Ecuador’s President Rafael Correa, a disciple of Venezuelan President Hugo Chavez, said that when he takes over as president of the 12-nation Union of South American Nations in July he will propose creation of a regional body to defend governments against critics in the media.
I’m not kidding. In what would be seen as a bizarre attack on basic freedoms in most modern democracies, Correa’s May 28 statement called for “creation of mechanisms to defend citizens and legitimately elected governments against abuses by the press.” The proposal was immediately backed by Venezuela and Bolivia, whose presidents routinely refer to any criticism in the press as “media terrorism.”

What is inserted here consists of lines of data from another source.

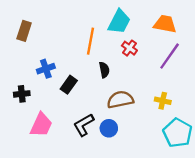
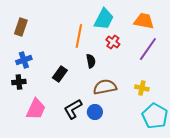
blue cross: (46, 69) -> (24, 60), moved

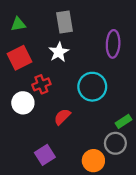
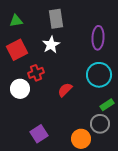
cyan circle: (92, 87) -> (99, 75), moved
red semicircle: (62, 117) -> (65, 90), moved

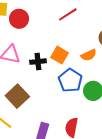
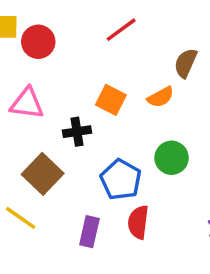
black cross: (38, 62) -> (77, 132), moved
blue pentagon: (70, 80) -> (121, 180), moved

What’s worse, the three countries’ move to demand harsher penalties against independent media comes at a time when Correa is using legal shenanigans to close down his country’s Teleamazonas television network, and as Chavez has publicly ordered his Cabinet ministers to shut down Globovision, the most courageous television station in Venezuela. Chavez already shut down RCTV, Venezuela’s oldest television network, in 2007.
During his May 30 weekly radio address, Correa said he would take legal action to “finish now with the corrupt press.” Hours later, Ecuador’s National Council of Telecommunications, CONARTEL, upheld a $20 sanction against Teleamazonas for airing images of a bullfight on Feb. 17 during the 6 a.m. to 9 p.m. slot in which bullfight broadcasts are forbidden. A second violation — no matter how innocent — could lead to the station’s 90-day suspension, and the third one to the station’s closing, according to Ecuador’s laws.
In Venezuela, Chavez demanded May 28 that the attorney general and the public works minister “take action” against Globovision, or resign from their posts. The Chavez government has opened an investigation into Globovision for allegedly “inciting panic” in the population by scooping government networks with a May 4 report on an earthquake in Caracas.
Globovision was the first to report — accurately — that the earthquake was of a 5.4 magnitude.
Carlos Lauria, Latin America’s director for the New York-based Committee to Protect Journalists (of which, in the interest of full disclosure, I’m a board member) told me that most other governments are mum about these attacks on the media.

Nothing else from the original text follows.